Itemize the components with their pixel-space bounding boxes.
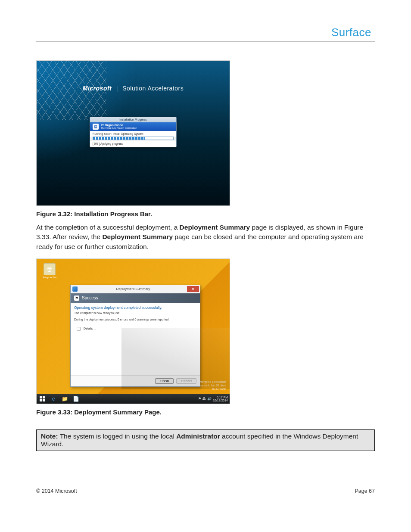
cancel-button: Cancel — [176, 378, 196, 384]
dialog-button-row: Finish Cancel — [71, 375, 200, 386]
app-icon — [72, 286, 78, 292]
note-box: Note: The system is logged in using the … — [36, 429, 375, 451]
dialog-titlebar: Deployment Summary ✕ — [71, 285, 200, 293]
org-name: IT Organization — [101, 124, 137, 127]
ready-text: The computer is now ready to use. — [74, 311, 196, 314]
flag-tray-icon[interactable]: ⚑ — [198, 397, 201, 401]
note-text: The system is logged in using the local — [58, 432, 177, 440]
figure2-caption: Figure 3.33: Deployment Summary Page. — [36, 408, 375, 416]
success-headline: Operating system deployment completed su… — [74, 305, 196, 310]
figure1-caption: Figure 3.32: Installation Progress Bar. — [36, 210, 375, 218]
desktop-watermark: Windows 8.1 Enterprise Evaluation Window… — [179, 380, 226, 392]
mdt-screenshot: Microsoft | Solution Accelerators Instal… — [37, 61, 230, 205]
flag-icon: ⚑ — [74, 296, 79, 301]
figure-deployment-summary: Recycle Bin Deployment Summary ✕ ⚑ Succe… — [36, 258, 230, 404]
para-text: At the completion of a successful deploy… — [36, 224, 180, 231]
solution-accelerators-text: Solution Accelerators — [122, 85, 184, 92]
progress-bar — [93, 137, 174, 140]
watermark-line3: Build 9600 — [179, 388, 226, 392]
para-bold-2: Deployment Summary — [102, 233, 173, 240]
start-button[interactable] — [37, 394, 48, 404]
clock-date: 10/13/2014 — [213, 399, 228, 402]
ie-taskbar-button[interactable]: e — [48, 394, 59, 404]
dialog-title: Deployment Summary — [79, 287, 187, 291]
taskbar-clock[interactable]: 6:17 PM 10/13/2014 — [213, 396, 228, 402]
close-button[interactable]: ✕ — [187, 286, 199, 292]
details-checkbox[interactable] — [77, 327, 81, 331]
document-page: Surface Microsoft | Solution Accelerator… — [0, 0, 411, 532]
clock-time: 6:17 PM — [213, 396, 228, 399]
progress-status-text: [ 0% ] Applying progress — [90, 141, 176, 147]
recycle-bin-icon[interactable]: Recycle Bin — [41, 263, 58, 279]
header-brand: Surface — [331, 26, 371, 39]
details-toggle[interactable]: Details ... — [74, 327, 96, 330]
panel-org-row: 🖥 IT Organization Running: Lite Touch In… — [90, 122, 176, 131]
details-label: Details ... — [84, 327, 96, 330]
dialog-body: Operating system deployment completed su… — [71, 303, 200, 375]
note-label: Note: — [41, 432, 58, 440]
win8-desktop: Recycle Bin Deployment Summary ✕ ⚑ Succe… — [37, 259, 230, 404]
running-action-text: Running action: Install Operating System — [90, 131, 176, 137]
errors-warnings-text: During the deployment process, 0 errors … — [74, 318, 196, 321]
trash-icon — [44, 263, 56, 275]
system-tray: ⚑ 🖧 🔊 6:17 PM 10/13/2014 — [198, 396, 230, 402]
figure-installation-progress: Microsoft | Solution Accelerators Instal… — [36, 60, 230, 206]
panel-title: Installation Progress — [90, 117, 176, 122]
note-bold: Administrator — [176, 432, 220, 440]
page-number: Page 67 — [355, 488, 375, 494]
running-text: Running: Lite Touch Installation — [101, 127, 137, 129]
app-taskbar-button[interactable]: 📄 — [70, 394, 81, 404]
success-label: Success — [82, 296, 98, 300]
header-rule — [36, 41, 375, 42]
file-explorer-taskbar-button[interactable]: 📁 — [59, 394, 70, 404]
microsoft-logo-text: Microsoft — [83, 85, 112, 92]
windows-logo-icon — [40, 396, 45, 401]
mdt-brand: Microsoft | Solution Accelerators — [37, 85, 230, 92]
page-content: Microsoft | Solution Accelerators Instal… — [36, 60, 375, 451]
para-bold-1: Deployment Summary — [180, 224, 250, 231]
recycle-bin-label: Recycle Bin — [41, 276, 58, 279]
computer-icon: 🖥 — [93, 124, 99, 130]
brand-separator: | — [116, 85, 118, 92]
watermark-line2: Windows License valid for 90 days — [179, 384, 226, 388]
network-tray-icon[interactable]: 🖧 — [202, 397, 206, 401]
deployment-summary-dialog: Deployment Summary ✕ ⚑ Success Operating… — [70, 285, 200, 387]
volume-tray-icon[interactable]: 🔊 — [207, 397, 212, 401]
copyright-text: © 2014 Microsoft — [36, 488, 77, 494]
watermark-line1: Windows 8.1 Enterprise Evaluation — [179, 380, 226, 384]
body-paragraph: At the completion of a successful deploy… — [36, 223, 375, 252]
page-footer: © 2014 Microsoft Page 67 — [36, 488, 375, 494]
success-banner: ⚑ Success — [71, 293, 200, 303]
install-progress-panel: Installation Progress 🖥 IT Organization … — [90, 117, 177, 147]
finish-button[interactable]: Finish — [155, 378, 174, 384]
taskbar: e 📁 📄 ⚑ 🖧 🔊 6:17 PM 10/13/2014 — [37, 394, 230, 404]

· · · · ·

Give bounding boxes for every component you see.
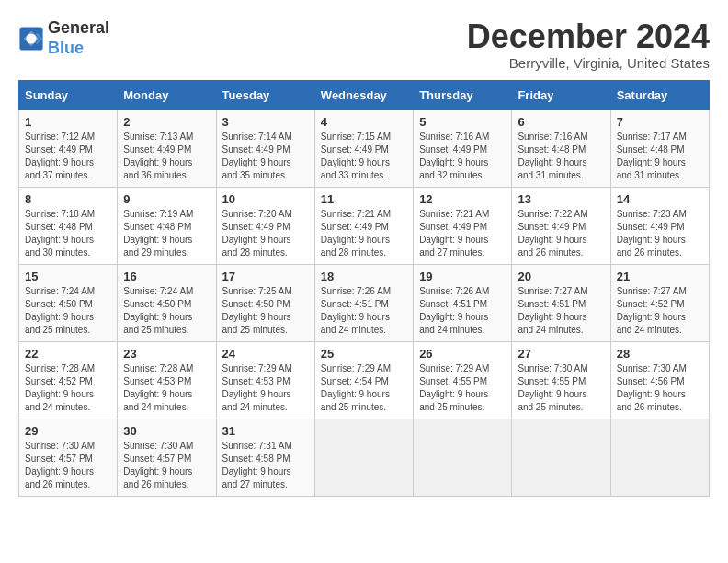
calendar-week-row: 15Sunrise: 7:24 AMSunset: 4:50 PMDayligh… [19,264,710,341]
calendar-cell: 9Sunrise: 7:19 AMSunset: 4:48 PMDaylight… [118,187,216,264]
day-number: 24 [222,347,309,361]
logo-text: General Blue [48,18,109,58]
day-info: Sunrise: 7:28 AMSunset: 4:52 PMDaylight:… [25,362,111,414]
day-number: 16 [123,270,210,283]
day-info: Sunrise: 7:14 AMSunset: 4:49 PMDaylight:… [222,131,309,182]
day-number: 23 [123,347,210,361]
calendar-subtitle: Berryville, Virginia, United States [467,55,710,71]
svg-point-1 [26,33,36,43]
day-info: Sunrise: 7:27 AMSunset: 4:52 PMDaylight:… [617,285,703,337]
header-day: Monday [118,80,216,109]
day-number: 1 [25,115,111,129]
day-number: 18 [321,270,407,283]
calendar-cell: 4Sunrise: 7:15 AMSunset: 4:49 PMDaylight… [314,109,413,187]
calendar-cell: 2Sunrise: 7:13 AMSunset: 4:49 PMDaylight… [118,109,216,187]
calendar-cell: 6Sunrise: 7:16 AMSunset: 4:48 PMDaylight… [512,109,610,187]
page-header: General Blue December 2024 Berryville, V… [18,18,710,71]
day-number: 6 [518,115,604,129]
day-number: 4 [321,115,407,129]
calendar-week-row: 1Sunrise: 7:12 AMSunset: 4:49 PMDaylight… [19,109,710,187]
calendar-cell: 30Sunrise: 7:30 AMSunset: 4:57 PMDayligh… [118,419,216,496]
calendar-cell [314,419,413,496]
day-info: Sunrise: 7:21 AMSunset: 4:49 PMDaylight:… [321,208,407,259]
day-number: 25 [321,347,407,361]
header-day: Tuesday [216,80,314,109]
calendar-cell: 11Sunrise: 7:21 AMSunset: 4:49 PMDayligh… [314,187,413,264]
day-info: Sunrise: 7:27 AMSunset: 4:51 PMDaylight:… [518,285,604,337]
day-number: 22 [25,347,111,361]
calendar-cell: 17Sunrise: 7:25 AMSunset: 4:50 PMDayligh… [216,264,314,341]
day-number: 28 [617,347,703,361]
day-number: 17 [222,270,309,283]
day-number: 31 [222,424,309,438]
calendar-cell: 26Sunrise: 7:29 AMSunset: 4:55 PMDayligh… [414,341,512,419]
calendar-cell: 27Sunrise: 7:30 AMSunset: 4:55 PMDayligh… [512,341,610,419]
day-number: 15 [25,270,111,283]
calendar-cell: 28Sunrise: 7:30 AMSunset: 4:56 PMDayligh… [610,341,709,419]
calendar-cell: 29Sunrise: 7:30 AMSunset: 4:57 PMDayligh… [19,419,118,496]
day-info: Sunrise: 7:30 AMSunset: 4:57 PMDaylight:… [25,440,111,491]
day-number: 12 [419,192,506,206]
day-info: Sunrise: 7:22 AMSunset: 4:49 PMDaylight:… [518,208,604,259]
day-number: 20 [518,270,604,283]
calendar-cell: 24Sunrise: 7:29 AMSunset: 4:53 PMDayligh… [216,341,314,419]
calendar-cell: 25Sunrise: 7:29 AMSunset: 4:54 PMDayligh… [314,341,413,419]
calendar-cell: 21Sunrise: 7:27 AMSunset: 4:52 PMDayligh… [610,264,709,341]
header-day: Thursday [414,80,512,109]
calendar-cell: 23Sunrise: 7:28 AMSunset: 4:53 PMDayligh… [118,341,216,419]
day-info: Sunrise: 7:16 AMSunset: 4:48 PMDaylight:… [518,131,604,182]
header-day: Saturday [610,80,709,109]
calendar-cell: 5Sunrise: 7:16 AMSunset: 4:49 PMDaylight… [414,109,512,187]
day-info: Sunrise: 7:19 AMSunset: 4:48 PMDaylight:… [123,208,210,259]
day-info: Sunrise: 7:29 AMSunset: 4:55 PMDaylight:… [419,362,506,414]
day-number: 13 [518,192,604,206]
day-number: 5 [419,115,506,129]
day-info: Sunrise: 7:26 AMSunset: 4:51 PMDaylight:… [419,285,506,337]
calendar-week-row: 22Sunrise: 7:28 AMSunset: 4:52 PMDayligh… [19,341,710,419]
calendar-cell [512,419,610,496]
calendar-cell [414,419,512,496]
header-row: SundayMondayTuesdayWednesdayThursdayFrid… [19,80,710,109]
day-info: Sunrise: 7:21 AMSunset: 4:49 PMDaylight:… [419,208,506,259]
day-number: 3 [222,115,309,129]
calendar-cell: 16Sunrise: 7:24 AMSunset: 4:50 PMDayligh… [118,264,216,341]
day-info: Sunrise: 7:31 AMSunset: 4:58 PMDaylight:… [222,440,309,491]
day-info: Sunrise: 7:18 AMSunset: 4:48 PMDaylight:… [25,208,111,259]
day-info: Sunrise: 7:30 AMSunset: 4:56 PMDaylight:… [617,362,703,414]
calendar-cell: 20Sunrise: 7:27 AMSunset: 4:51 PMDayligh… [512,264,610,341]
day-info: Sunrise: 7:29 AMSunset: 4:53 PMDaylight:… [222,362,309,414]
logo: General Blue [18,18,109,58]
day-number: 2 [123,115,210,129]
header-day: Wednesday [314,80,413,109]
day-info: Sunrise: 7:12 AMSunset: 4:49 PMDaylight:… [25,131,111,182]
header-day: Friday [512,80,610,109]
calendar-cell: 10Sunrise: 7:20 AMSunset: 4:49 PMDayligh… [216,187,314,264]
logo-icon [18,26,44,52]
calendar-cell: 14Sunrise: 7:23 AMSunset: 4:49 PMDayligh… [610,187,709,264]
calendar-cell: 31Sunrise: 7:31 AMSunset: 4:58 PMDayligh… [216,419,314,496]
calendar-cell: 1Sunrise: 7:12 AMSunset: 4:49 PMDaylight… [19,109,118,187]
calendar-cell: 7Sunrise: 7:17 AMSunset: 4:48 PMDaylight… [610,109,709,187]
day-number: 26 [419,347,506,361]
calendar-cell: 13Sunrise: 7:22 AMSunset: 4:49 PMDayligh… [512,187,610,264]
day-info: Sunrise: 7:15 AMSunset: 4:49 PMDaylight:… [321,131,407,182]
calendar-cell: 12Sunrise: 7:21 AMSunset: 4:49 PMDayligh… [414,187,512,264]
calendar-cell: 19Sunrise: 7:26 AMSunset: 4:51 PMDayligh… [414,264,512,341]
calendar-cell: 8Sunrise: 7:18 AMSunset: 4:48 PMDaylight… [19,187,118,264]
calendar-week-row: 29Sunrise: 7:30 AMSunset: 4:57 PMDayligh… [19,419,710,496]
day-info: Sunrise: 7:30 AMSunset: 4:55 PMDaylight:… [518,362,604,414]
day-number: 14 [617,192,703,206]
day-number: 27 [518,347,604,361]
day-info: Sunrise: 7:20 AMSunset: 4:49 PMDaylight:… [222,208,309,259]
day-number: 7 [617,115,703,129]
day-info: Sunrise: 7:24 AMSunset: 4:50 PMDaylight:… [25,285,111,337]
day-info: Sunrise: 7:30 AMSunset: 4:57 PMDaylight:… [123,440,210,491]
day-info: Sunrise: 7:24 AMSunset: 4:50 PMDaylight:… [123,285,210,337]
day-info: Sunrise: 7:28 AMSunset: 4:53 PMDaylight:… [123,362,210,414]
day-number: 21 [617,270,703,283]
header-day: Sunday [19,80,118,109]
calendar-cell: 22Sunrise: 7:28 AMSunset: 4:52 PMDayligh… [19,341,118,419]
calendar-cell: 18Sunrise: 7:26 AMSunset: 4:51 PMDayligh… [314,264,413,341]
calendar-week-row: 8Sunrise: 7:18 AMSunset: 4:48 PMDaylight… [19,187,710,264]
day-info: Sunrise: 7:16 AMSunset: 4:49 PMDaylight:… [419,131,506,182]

· · · · ·

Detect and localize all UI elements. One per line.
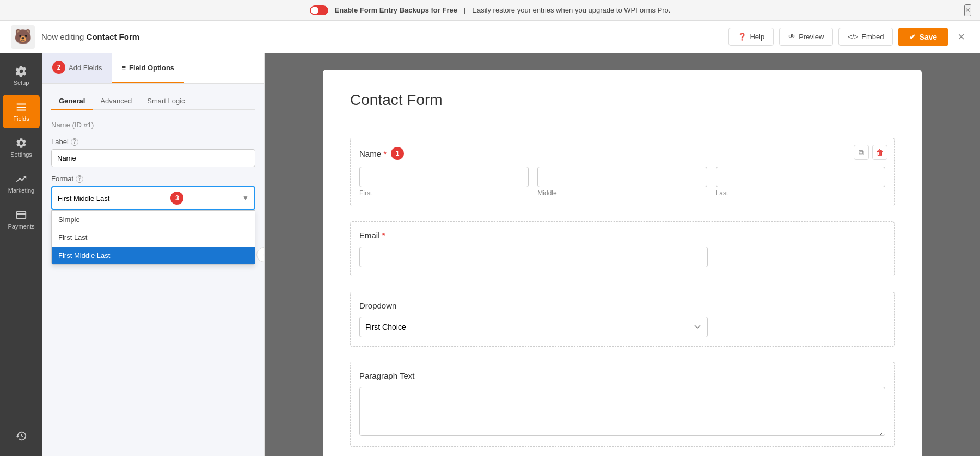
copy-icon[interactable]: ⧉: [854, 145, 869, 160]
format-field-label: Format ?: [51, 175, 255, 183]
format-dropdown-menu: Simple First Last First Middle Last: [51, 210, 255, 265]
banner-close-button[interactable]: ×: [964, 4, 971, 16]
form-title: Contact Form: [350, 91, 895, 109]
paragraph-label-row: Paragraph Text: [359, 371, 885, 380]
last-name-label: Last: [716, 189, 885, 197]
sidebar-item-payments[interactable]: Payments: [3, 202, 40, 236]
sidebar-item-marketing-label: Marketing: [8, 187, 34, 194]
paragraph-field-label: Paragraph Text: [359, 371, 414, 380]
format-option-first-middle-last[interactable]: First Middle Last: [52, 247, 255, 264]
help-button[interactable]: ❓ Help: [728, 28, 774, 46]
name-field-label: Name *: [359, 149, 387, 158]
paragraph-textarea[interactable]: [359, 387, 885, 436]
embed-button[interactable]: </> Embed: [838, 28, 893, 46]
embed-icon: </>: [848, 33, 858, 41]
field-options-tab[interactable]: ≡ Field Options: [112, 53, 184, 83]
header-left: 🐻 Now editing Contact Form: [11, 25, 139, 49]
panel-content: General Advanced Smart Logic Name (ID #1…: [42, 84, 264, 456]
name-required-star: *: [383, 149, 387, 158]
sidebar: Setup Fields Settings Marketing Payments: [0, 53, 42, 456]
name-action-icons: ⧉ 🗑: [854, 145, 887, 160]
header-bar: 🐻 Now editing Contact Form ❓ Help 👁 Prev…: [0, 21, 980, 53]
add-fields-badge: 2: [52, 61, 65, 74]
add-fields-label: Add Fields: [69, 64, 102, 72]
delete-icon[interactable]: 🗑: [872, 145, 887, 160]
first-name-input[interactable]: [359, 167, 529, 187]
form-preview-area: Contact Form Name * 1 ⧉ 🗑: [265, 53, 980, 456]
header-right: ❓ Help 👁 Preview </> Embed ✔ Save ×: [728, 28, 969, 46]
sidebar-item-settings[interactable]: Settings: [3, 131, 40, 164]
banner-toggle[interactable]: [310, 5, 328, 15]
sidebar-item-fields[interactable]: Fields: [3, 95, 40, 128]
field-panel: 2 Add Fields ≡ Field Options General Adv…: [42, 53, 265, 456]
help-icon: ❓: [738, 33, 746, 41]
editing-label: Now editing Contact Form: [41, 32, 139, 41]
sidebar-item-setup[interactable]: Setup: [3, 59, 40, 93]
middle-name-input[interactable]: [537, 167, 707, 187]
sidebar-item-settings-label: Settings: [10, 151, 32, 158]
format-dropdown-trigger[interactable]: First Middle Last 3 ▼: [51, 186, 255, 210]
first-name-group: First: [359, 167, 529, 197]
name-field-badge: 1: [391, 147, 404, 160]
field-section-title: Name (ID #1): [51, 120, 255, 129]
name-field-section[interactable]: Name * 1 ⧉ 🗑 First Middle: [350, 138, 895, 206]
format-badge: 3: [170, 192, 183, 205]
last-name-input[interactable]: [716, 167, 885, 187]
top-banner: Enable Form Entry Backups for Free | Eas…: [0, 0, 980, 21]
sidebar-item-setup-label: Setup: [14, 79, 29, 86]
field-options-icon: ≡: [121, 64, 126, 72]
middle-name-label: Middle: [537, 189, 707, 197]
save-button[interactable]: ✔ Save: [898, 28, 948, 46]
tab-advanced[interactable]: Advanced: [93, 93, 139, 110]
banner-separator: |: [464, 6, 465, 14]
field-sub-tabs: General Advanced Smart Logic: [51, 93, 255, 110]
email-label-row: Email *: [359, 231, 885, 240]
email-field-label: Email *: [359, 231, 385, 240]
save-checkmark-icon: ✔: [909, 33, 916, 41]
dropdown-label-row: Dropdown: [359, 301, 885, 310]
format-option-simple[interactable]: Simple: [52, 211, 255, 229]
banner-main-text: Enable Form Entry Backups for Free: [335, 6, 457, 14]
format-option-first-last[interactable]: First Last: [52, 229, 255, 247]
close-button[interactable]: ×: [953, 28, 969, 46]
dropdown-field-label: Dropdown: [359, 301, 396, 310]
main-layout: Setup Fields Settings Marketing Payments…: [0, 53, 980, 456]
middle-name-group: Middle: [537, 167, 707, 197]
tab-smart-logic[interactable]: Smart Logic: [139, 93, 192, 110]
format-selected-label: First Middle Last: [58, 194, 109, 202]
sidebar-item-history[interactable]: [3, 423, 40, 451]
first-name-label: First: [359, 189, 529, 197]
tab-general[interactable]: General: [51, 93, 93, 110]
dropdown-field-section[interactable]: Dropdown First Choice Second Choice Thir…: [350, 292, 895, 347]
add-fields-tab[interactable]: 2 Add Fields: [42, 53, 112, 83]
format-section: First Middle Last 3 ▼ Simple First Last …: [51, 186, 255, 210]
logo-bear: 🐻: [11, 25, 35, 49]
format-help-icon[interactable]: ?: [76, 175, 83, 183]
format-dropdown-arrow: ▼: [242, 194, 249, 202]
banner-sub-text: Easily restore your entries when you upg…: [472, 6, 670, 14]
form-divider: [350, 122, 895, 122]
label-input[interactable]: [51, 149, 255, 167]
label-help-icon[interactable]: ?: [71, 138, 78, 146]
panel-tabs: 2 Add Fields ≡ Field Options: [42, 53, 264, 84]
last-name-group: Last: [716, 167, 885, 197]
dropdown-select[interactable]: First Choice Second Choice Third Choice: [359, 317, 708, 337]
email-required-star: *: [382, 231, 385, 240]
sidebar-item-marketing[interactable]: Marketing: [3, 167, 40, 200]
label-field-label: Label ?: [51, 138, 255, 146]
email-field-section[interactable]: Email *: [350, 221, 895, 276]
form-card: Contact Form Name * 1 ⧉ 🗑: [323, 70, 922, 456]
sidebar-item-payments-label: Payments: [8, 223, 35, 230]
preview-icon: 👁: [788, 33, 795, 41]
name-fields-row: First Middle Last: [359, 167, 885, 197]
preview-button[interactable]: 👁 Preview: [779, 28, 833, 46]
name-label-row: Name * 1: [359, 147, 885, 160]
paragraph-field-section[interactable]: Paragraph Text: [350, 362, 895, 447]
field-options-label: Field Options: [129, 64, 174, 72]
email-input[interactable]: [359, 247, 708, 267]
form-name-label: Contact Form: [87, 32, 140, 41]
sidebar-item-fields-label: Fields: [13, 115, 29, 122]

· · · · ·

Your goal: Filter the entries down to the lines holding the string "week". Copy each of those lines.

Written answer:
calendar-week-row: 15Sunrise: 7:24 AMSunset: 4:50 PMDayligh… [19,264,710,341]
calendar-week-row: 1Sunrise: 7:12 AMSunset: 4:49 PMDaylight… [19,109,710,187]
calendar-week-row: 22Sunrise: 7:28 AMSunset: 4:52 PMDayligh… [19,341,710,419]
calendar-week-row: 29Sunrise: 7:30 AMSunset: 4:57 PMDayligh… [19,419,710,496]
calendar-week-row: 8Sunrise: 7:18 AMSunset: 4:48 PMDaylight… [19,187,710,264]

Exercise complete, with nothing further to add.